What 93% informality means for Nigeria's economy

93% is not a developing-world anomaly — it's a structural feature

Nigeria's informal economy isn't a symptom of underdevelopment waiting to be fixed — it IS the economy. Traders, artisans, okada riders, suya sellers, market women — this is how most Nigerians earn a living. Any economic policy that ignores the informal sector ignores 93% of Nigerian workers.

Women are almost entirely shut out of formal work

96% of working Nigerian women are informally employed. This isn't choice — it reflects barriers: lack of access to capital, discriminatory hiring, childcare burdens, and educational gaps. A woman with a formal salary and benefits in Nigeria is genuinely an outlier.

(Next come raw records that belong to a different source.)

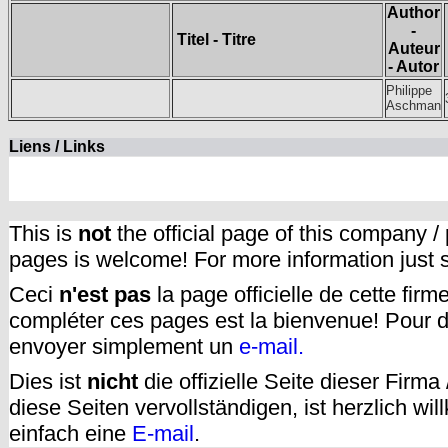
Author
-
Titel - Titre
Auteur
- Autor
Philippe
Aschman
Liens / Links
This is
not
the official page of this company /
pages is welcome! For more information just
Ceci
n'est pas
la page officielle de cette fir
compléter ces pages est la bienvenue! Pour d
envoyer simplement un
e-mail.
Dies ist
nicht
die offizielle Seite dieser Firm
diese Seiten vervollständigen, ist herzlich w
einfach eine
E-mail
.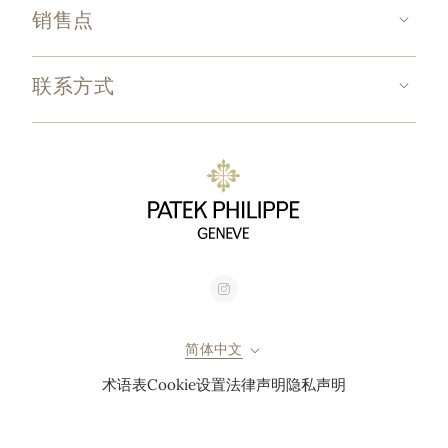
销售点
联系方式
简体中文
术语表
Cookie设置
法律声明
隐私声明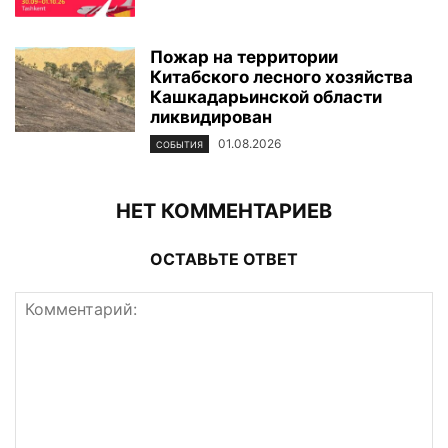
Пожар на территории
Китабского лесного хозяйства
Кашкадарьинской области
ликвидирован
01.08.2026
СОБЫТИЯ
НЕТ КОММЕНТАРИЕВ
ОСТАВЬТЕ ОТВЕТ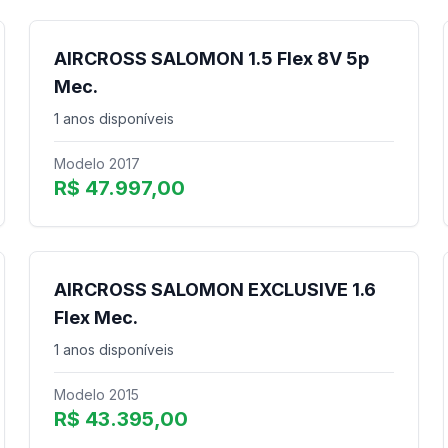
AIRCROSS SALOMON 1.5 Flex 8V 5p
Mec.
1 anos disponíveis
Modelo 2017
R$ 47.997,00
AIRCROSS SALOMON EXCLUSIVE 1.6
Flex Mec.
1 anos disponíveis
Modelo 2015
R$ 43.395,00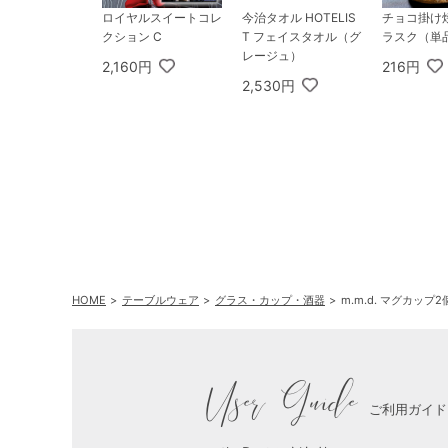
ロイヤルスイートコレ
今治タオル HOTELIS
チョコ掛け
クション C
T フェイスタオル（グ
ラスク（単
レージュ）
2,160円
216円
2,530円
HOME
テーブルウェア
グラス・カップ・酒器
m.m.d. マグカッ
User Guide
ご利用ガイド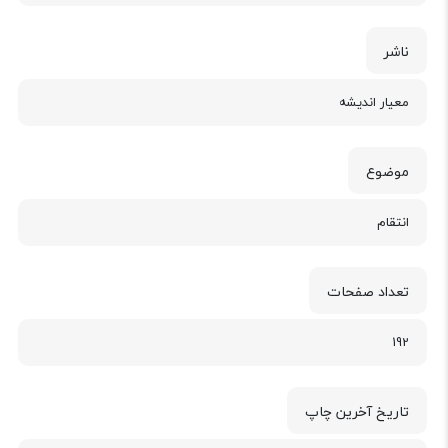
ناشر
معیار اندیشه
موضوع
انتقام
تعداد صفحات
192
تاریخ آخرین چاپ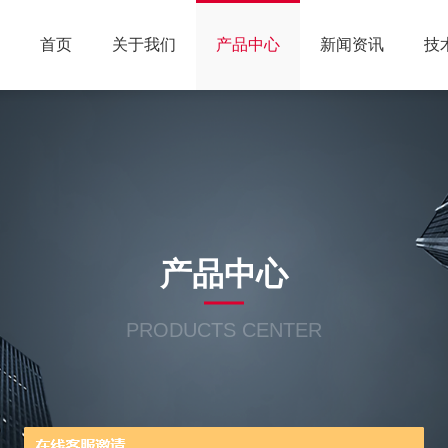
首页
关于我们
产品中心
新闻资讯
技
产品中心
PRODUCTS CENTER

Even cities can't formalize workers

Urban informality at 90% is striking — Lagos, Abuja, and Port Harcourt, Nigeria's most developed cities, still have 9 in 10 workers outside formal employment. This explains low PAYE tax revenue, poor pension coverage, and the cash economy that dominates even Nigeria's biggest markets.

The rate hasn't moved — and it won't without manufacturing

Informality has stayed between 92–93% across every quarter measured. No policy has shifted it meaningfully. The only known route to mass formalization historically is manufacturing-led industrialization — exactly what Nigeria abandoned in the 1980s oil boom and hasn't rebuilt since.

About this data

Data sourced from the NBS Labour Force Survey, republished via the Nigeria SDG Data Portal (SDG Indicator 8.3.1). Informal employment covers workers without employment contracts, social protection, or paid leave. Figures.ng republishes official NBS data for every Nigerian.